Aplikasi GameNative kini mendukung teknologi Lossless Scaling Frame Generation (LSFG) yang sebelumnya hanya tersedia di PC, memungkinkan pemain Android meningkatkan frame rate permainan hingga 3 kali lipat. Fitur ini menggunakan teknologi Vulkan untuk menciptakan frame tambahan secara artificial, namun memerlukan pembelian lisensi $7 (sekitar Rp 115 ribu) dan kompatibel hanya dengan prosesor Snapdragon dengan GPU Adreno 600 series atau lebih baru.
Developer FrankBaretta baru saja merilis port Android dari Lossless Scaling Frame Generation, sebuah utility yang awalnya dirilis di Steam untuk PC. Fitur ini kini terintegrasi dalam GameNative versi 0.9.1, aplikasi untuk bermain game PC di perangkat Android.
Frame generation berbeda dengan frame interpolation. Teknologi ini menggunakan AI untuk menciptakan frame (bingkai) tambahan di antara frame asli, bukan sekadar memperlambat atau mengulang frame yang ada. Dengan metode ini, pengalaman visual terasa lebih mulus tanpa beban rendering yang sebanding.
Di Android, LSFG bekerja melalui MediaProjection screen-capture stream dan hasilnya ditampilkan sebagai overlay di atas aplikasi target game. Pendekatan ini diperlukan karena sistem Android 12 ke atas secara eksplisit memblokir pemuatan kode eksternal ke proses non-debuggable.
Dalam video demonstrasi resmi, The Last of Us Part 1 berhasil ditingkatkan dari 30fps menjadi lebih dari 80fps. Pengguna lain melaporkan pencapaian dari 30fps ke 60fps, atau 60fps naik hingga 120fps, tergantung game dan hardware yang digunakan.

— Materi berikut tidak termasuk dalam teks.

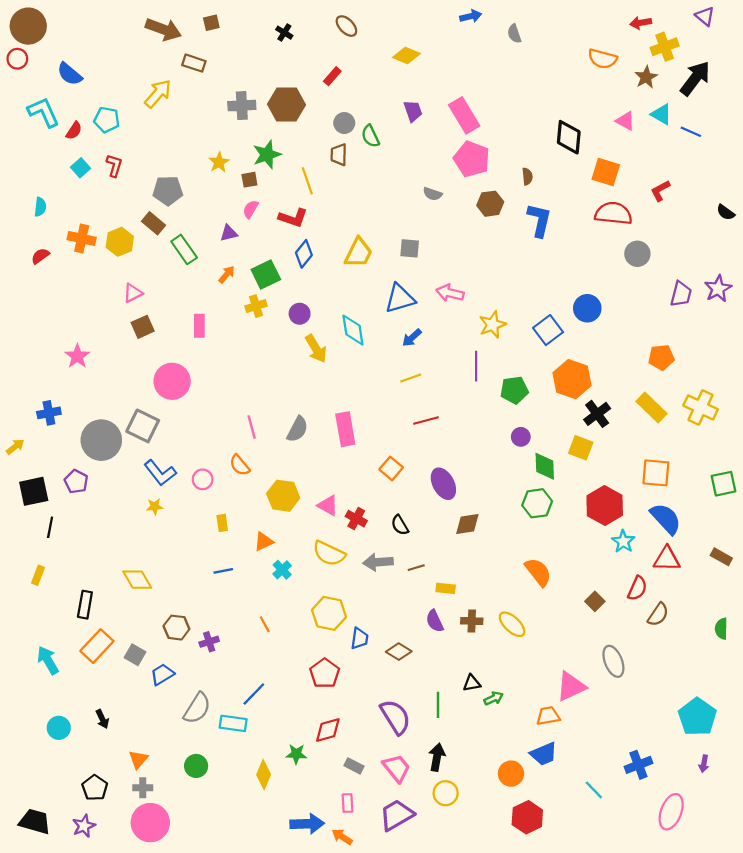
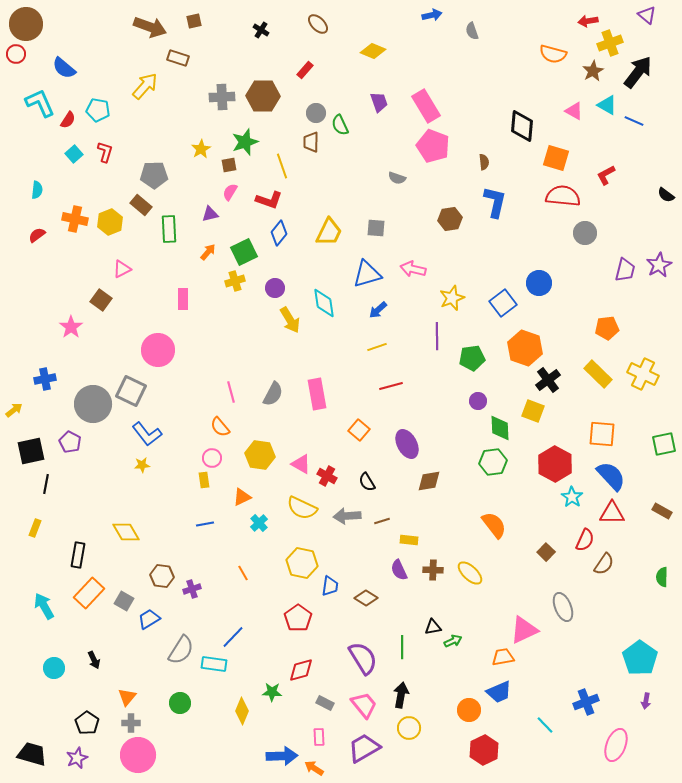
brown hexagon: (490, 204) -> (450, 219), moved
green rectangle: (184, 249) -> (169, 229), turned 32
brown square: (143, 327) -> (101, 300), moved, turned -30
pink circle: (203, 479) -> (212, 458), moved

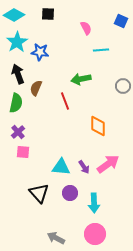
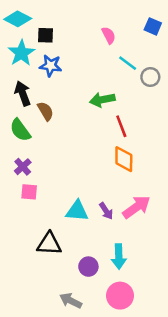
black square: (48, 14) -> (45, 35), moved
cyan line: (101, 50) -> (128, 63), turned 42
gray circle: (123, 86) -> (150, 77), moved
brown semicircle: (36, 88) -> (45, 111), turned 126
red line: (65, 101) -> (121, 126), moved
green semicircle: (16, 103) -> (20, 130), turned 132
black triangle: (39, 193) -> (49, 244), turned -45
purple circle: (70, 193) -> (88, 267), moved

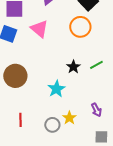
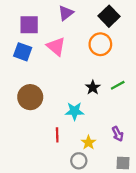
cyan star: (56, 89) -> (74, 111), turned 30
red line: (20, 120) -> (57, 135), moved
gray circle: (52, 125) -> (79, 161), moved

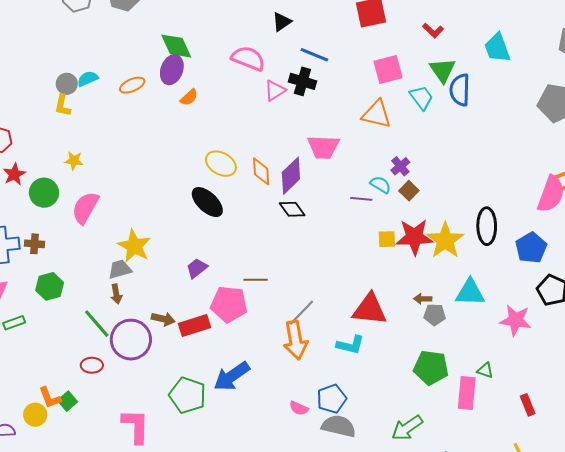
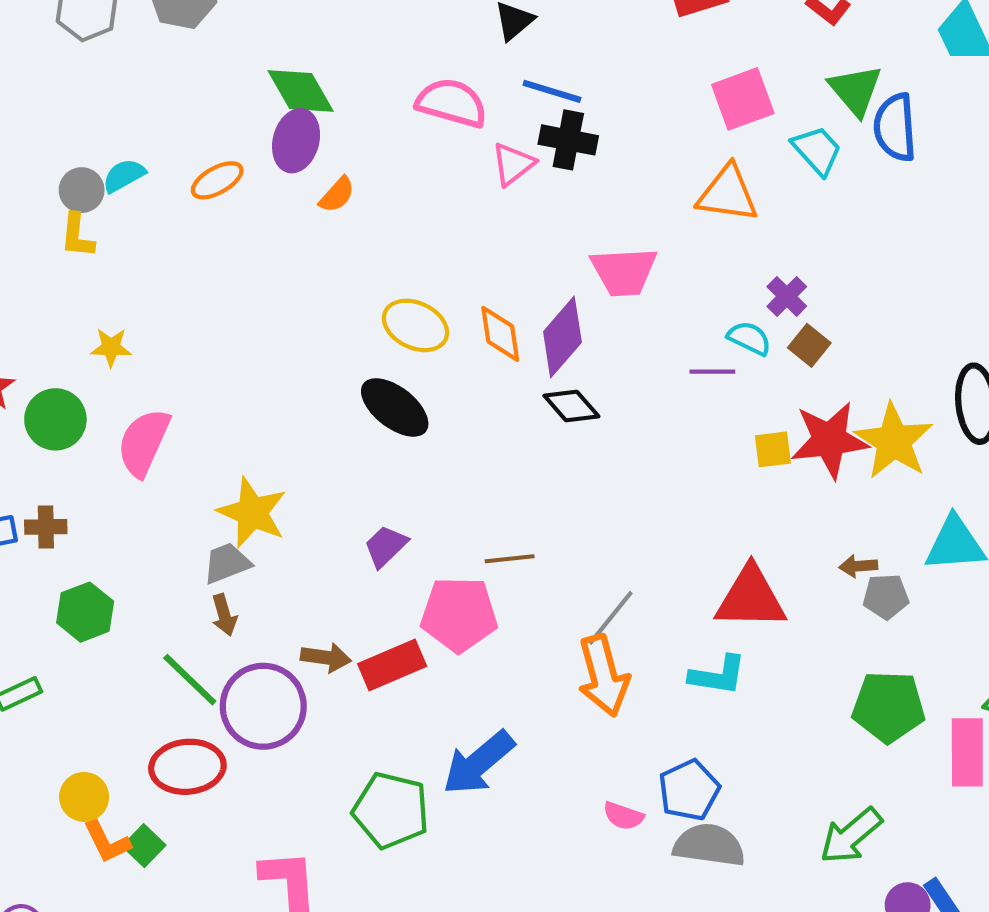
blue line: (314, 55) -> (552, 91), moved
red ellipse: (92, 365) -> (187, 767), size x1.6
yellow circle: (35, 415) -> (84, 797), moved

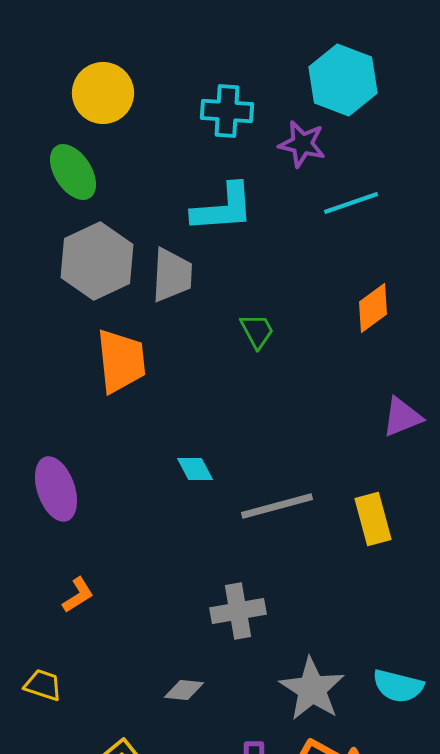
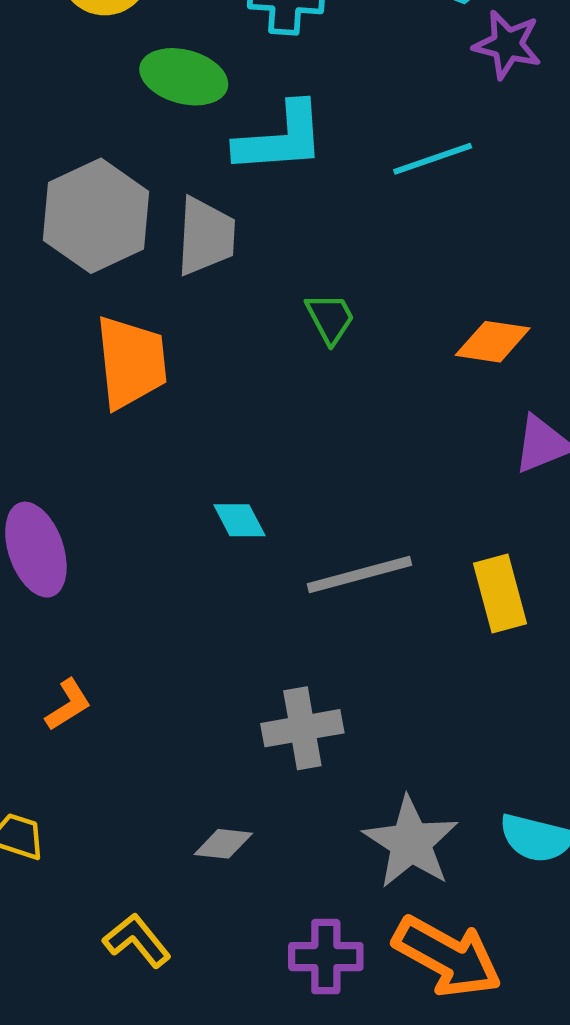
purple star: (302, 144) -> (507, 45), moved
green ellipse: (73, 172) -> (184, 77), moved, turned -42
cyan line: (351, 203) -> (433, 159), moved
orange diamond: (373, 308) -> (493, 342), moved, turned 45

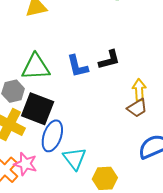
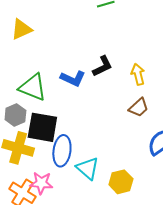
blue L-shape: (77, 66) -> (73, 79), turned -40
green triangle: (36, 67) -> (33, 87), turned 36
yellow arrow: (139, 90) -> (138, 74), moved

Namun fitur ini memiliki trade-off signifikan: lag berkisar 50 hingga 80 milidetik dibanding versi Linux. Ini berarti frame generation di Android kurang ideal untuk game yang membutuhkan respons refleks cepat, seperti shooter atau fighting game.

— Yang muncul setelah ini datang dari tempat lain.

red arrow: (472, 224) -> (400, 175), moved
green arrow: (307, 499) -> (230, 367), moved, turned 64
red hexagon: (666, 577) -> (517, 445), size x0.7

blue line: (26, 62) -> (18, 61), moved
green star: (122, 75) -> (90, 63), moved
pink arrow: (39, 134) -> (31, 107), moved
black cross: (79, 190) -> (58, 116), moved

Untuk menggunakan frame generation di GameNative, pengguna harus membeli aplikasi Lossless Scaling seharga $7 di Steam. Fitur ini tersedia di menu quick access GameNative, memudahkan pengaktifan atau penonaktifan pada saat bermain.
Kompatibilitas terbatas pada perangkat dengan Snapdragon processor dan GPU Adreno 600 series atau lebih baru. Tidak semua smartphone flagship memenuhi kriteria ini, khususnya model lama atau smartphone non-flagship dari brand lokal.
GameNative bukan satu-satunya aplikasi yang mengadopsi teknologi frame generation. Aplikasi GameHub juga meluncurkan fitur serupa dalam versi 6.0.1, meskipun belum jelas apakah teknologi ini berbasis LSFG atau solusi independen lainnya.
Bagi pemain Android yang ingin pengalaman grafis lebih lancar tanpa upgrade hardware, fitur ini menawarkan solusi praktis—asalkan game pilihan bukan yang menuntut respons waktu tinggi dan perangkat mendukung spesifikasi GPU yang dipersyaratkan.